**WHAT YOU WILL DO:** Your response should contain every line from the data below that holds the string "sandalias".

BEGIN INPUT DATA

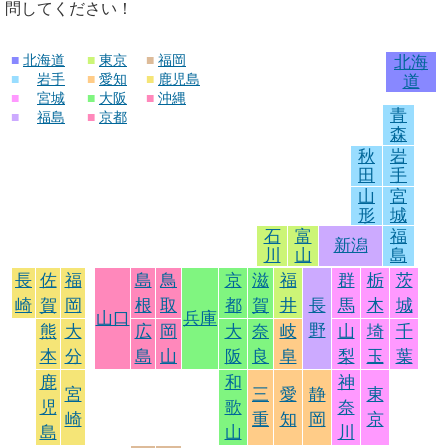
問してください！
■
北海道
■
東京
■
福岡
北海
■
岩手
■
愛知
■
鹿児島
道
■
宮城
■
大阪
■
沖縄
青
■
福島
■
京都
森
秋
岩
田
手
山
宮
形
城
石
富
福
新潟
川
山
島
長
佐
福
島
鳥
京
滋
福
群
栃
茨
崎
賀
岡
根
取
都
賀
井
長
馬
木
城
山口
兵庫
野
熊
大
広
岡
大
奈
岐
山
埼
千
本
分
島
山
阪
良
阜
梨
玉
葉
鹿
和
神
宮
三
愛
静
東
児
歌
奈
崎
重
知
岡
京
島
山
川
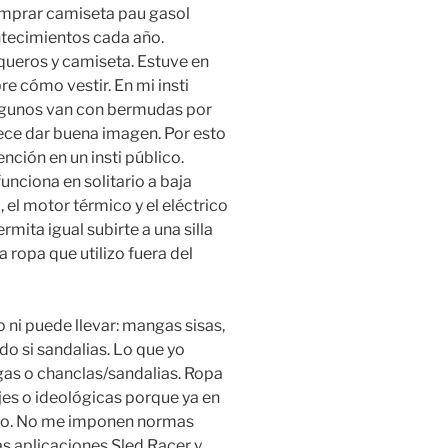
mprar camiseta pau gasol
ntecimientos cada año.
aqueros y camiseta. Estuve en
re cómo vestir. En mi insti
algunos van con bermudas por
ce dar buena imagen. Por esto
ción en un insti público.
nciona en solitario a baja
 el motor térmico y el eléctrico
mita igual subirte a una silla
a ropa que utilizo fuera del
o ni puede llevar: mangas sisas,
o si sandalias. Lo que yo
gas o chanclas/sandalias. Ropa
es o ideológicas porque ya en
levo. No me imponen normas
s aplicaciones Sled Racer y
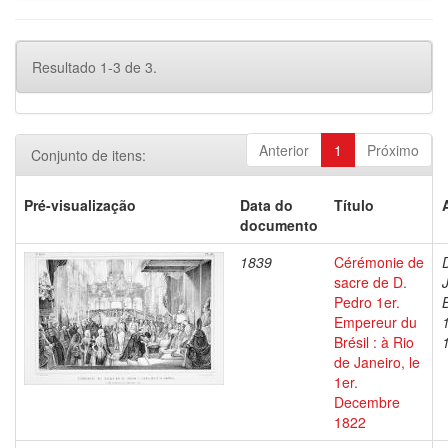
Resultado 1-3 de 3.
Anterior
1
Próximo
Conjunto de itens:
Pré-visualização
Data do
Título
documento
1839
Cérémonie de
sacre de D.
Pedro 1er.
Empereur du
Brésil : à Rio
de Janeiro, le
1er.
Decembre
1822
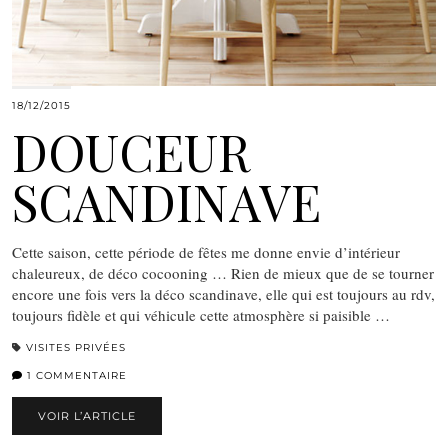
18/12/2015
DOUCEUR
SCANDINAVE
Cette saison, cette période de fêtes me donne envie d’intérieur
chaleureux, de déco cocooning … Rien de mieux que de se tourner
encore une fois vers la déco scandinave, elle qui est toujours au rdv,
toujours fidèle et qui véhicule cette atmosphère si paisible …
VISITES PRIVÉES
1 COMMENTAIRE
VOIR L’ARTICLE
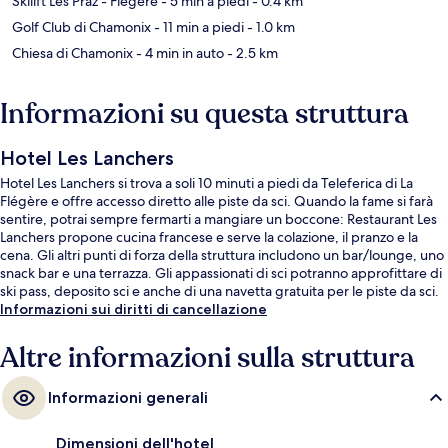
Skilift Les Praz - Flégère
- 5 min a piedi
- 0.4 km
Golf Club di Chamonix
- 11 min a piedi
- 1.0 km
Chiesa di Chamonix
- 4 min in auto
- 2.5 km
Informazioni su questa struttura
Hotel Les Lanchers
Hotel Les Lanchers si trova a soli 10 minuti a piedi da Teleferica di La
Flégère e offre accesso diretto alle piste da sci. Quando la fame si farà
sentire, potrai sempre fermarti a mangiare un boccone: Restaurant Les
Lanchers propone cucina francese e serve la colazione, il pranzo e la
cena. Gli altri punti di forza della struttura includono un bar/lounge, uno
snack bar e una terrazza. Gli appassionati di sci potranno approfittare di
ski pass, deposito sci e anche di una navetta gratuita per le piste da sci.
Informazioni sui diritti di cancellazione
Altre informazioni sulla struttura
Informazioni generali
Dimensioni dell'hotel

END INPUT DATA
BEGIN INPUT DATA

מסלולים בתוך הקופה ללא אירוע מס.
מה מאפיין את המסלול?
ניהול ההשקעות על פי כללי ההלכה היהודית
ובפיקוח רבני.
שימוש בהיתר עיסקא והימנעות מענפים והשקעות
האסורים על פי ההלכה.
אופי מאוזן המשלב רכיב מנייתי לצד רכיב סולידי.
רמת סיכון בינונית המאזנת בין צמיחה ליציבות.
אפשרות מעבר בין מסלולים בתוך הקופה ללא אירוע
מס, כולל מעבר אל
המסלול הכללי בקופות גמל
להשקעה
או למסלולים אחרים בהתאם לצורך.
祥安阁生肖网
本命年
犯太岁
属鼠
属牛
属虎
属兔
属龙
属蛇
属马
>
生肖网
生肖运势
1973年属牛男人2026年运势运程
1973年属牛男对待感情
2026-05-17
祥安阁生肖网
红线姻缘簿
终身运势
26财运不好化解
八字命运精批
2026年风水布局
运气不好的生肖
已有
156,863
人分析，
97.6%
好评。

END INPUT DATA

**RESPONSE TO THE EXERCISE:**
o si sandalias. Lo que yo
gas o chanclas/sandalias. Ropa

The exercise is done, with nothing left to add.